I found this blog entry at Church Marketing sucks great, because I ponder if the notion of Third Place is dead. If it is, then what does that mean for church strategy. I like Starbucks, because I like the staff that I have met over the last 18 months.
Quoted from http://www.churchmarketingsucks.com/archives/2009/02/another_lesson.html:
February 18, 2009
Another Lesson from Starbucks(Filed under: Brand & Identity)
Yes, I said "knew how to tell their story."
I've had numerous conversations with church leaders about Starbucks' concept of a "third place" and how the church could harness that feeling. We have work, we have home ... Starbucks was that third place, a getaway, a place to relax, etc. etc.
Then they installed a drive-thru. So much for a third place, it was just a stop on the way to either home or work. They've put another nail in the coffin now with instant coffee. Doesn't get any less third place than that.

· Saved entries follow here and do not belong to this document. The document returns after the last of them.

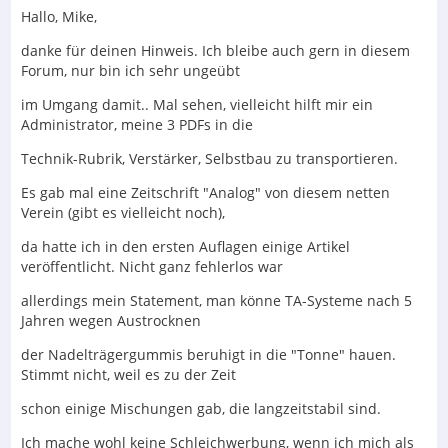
Hallo, Mike,
danke für deinen Hinweis. Ich bleibe auch gern in diesem
Forum, nur bin ich sehr ungeübt
im Umgang damit.. Mal sehen, vielleicht hilft mir ein
Administrator, meine 3 PDFs in die
Technik-Rubrik, Verstärker, Selbstbau zu transportieren.
Es gab mal eine Zeitschrift "Analog" von diesem netten
Verein (gibt es vielleicht noch),
da hatte ich in den ersten Auflagen einige Artikel
veröffentlicht. Nicht ganz fehlerlos war
allerdings mein Statement, man könne TA-Systeme nach 5
Jahren wegen Austrocknen
der Nadelträgergummis beruhigt in die "Tonne" hauen.
Stimmt nicht, weil es zu der Zeit
schon einige Mischungen gab, die langzeitstabil sind.
Ich mache wohl keine Schleichwerbung, wenn ich mich als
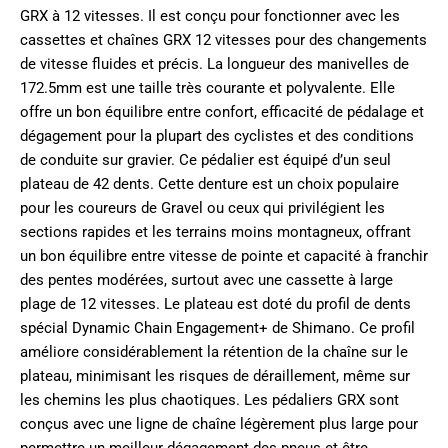
GRX à 12 vitesses. Il est conçu pour fonctionner avec les
cassettes et chaînes GRX 12 vitesses pour des changements
de vitesse fluides et précis. La longueur des manivelles de
172.5mm est une taille très courante et polyvalente. Elle
offre un bon équilibre entre confort, efficacité de pédalage et
dégagement pour la plupart des cyclistes et des conditions
de conduite sur gravier. Ce pédalier est équipé d’un seul
plateau de 42 dents. Cette denture est un choix populaire
pour les coureurs de Gravel ou ceux qui privilégient les
sections rapides et les terrains moins montagneux, offrant
un bon équilibre entre vitesse de pointe et capacité à franchir
des pentes modérées, surtout avec une cassette à large
plage de 12 vitesses. Le plateau est doté du profil de dents
spécial Dynamic Chain Engagement+ de Shimano. Ce profil
améliore considérablement la rétention de la chaîne sur le
plateau, minimisant les risques de déraillement, même sur
les chemins les plus chaotiques. Les pédaliers GRX sont
conçus avec une ligne de chaîne légèrement plus large pour
permettre un meilleur dégagement des pneus et être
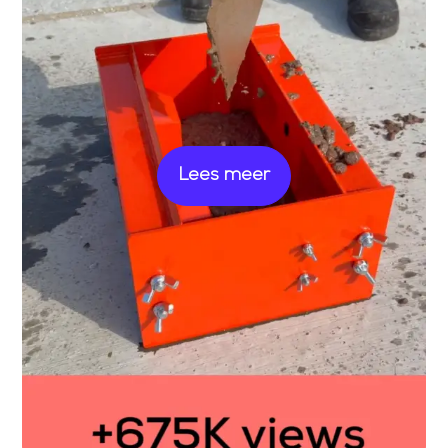
Lees meer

Starbucks no longer has a story to tell. Their story is now the same as McDonald's and Folgers.
I've seen the same thing in the local church. They start off with a core calling, know who they are and what God has created them to do. Then they either get bored or see the church down the road try something new and they change their story.
Excellence as church marketers is all about being great storytellers. Know your story and stick with it. Don't let things--even seemingly good things--distract you from your unique story. When you start to change your story, often you don't end up with something new, you end up without a story to tell.
Let someone else sell instant coffee or add a drive thru. Put your efforts into creating a more excellent third place, whatever that unique component happens to be for your church.